Those that follow my personal account on Twitter will be familiar with my weekly S&P 500 #ChartStorm in which I pick out 10 charts on the S&P 500 to tweet. Typically I'll pick a couple of themes to explore with the charts, but sometimes it's just a selection of charts that will add to your perspective and help inform your own view - whether its bearish, bullish, or something else!
The purpose of this note is to add some extra context and color. It's worth noting that the aim of the #ChartStorm isn't necessarily to arrive at a certain view but to highlight charts and themes worth paying attention to.
So here's another S&P 500 #ChartStorm write-up!
1. S&P500 - A Golden Cross is Coming: First up is a quick check in on the recent price action; last week the S&P500 managed to hold that critical 2800 level... which at this stage is tentatively looking like the new floor/support level. But probably the more interesting thing in this chart is how the market is on the cusp of putting in a golden cross (when the 50-day moves above the 200-day moving average).

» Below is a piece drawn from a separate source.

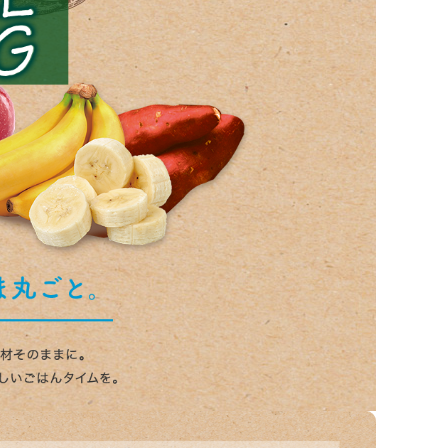
List of products eligible for
ses! !!
Nekopos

The "golden cross" is a slow moving signal which is designed to diagnose whether a market is in an uptrend or downtrend, so keep watch for that. I will talk more about this signal and how it's looking with regards to global equities also, later in the week.
Bottom line: The S&P500 is on the cusp of putting in a golden cross.
2. Bearish Breadth Divergence Continues: And as bullish as that previous chart was, this one is decidedly on the bearish side. It's a classic case of what technicians call "Bearish Divergence" i.e. where price makes higher highs and the breadth indicator makes lower highs. It is a sign of some sort of underlying weakness in the market, As I noted on Twitter, these divergences can resolve in a benign fashion, so it's not a done deal by any means, but something to be mindful of.
Bottom line: The bearish breadth divergence signal continues to loom.
3. Institutional Investor Confidence: The next chart shows the State Street investor confidence index for North America - this indicator is built off actual activity by institutional investors in the custodian accounts of State Street's multi-trillion dollar global custodian business. Basically this indicator collapsed during the correction and stayed low, indicating that institutional investors substantially de-risked going into and out of the correction, and have been very reluctant to add risk.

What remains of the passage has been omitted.